In October I read Big Magic by Elizabeth Gilbert (of Eat,Pray,Love fame). It’s a fabulous book about creativity and I can’t recommend it highly enough. There is one concept that has stuck with me particularly from the book: being a disciplined half-ass as opposed to a lazy perfectionist. Creativity is stifled by our own propensity to think that we are not good enough. Writing something, whether it is good or not, without self-censorship on the grounds of being rubbish is the key to getting better at writing. I see that every week as I’m writing sermons for work. There’s no real way of getting around the fact that, come Sunday morning, I have to be standing up talking about Jesus. This happens, whether or not I am actually happy with what I have prepared. I have discovered that there is very little correlation between how happy I am with the sermon and how happy other people are. (They tend to like the short ones and the ones with funny bits). The discipline of writing and writing and writing, week after week, means that I suffer far less from the crippling lack of self-esteem and writer’s block that I used to be plagued with in the early days.  Remind me of this at 6am tomorrow morning when I am staring at the screen in despair.

That will have to do for now. I have a date with the family at a Chinese restaurant. My daughter has just enquired whether it is bonfire night tonight. I think this is because the last time we went out after dark it was bonfire night, so her expectations are set accordingly. She is now changing out of her wellies and putting her torch away.







5 responses to “A year of writing”

  1. SpinningGill avatar

    What a good idea. I’ve been telling myself that I need to keep the blog more up to date, just to show that there is life in it. I told myself that a little bit every day (almost) is better than longer occasional things. 🙂

    1. Knitter avatar

      Absolutely. I rarely have the time or emotional energy to write something big. Just a paragraph is better than nothing.

  2. […] knitter, spinner and railway enthusiast, Liz H wrote an interesting blog post a couple of days ago which will hopefully spur me on to write more in this blog this year. […]

  3. plumbum avatar

    I learned, on a writing course that I did, about Morning Pages and Freewriting. It could be a useful discipline for you (oops, did I say the D word?)

    You can google on it for more detail but the basic idea is that you set aside ten/twenty minutes a day (first thing seems to be recommended, but hardly fits with family life) and just sit down and write.

    In the Freewriting version you just start writing and see what comes out of your head but it is just as valid to set out with a purpose, maybe diary pages.

    The Inner Critic is not allowed to play this game with you and you write non-stop, without thinking about it. One idea leads another to flop out on to the page. Repetition is OK if nothing new comes up immediately (I frequently wrote “I can’t think of anything” or “my head is empty” or “what can I write about?” then somehow, miraculously a thought arrived and off we went again.)

    Don’t worry about punctuation or spelling or what your hand looks like on the page.

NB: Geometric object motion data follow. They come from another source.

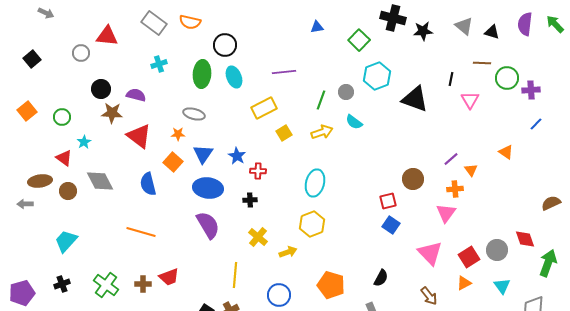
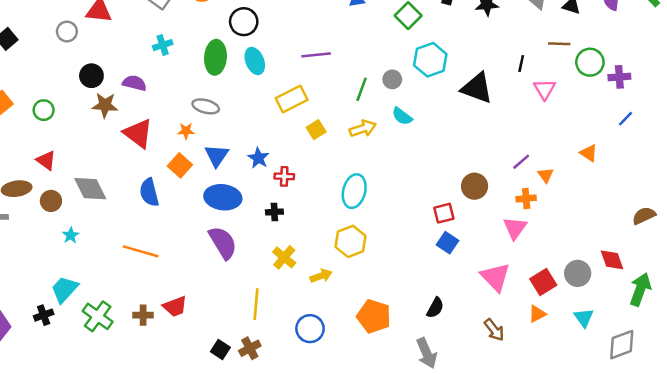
cyan star: (84, 142) -> (71, 235), moved
cyan trapezoid: (66, 241) -> (64, 289), moved

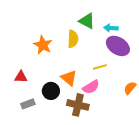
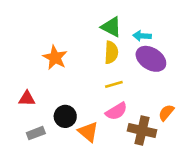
yellow semicircle: (73, 39) -> (111, 52), moved
yellow line: (100, 67) -> (114, 84), moved
orange triangle: (69, 78) -> (88, 132), moved
brown cross: (78, 105) -> (142, 130), moved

    The scribbling can be useful as a writing warm-up exercise but the scribbles themselves can be gold dust. Ideas, sentences, phrases can be plucked out when reading back and used or re-worked into more disciplined writing. I have found whole poems buried in half a page of notebook scribbles – gently nudged into my consciousness from a deeper level.

    I see that Freewriting would tie in nicely with your Theological reflection, for instance?

    1. Knitter avatar

      That’s a good idea. I’ll add it to the list of techniques I am collating. Thank you.
      It’s funny though, I rarely lack inspiration for things to write about. Rather, I lack the time or inclination to sit and write. I can have a blog post brewing for weeks before actually sitting down to make it real.